Data excerpt:
◇ ◇ ◇ ◇
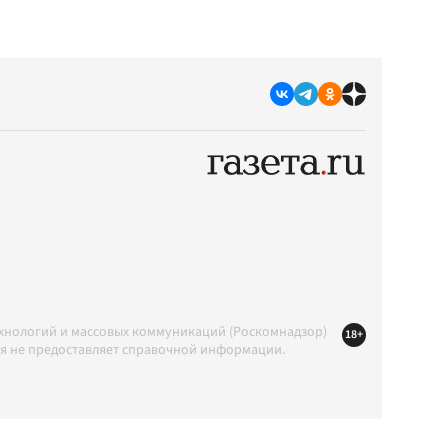
ехнологий и массовых коммуникаций (Роскомнадзор)
18+
ция не предоставляет справочной информации.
◇ ◇ ◇ ◇
Action item: Write the listing out exactly, apart from its pictures.

Your response:
ехнологий и массовых коммуникаций (Роскомнадзор)
18+
ция не предоставляет справочной информации.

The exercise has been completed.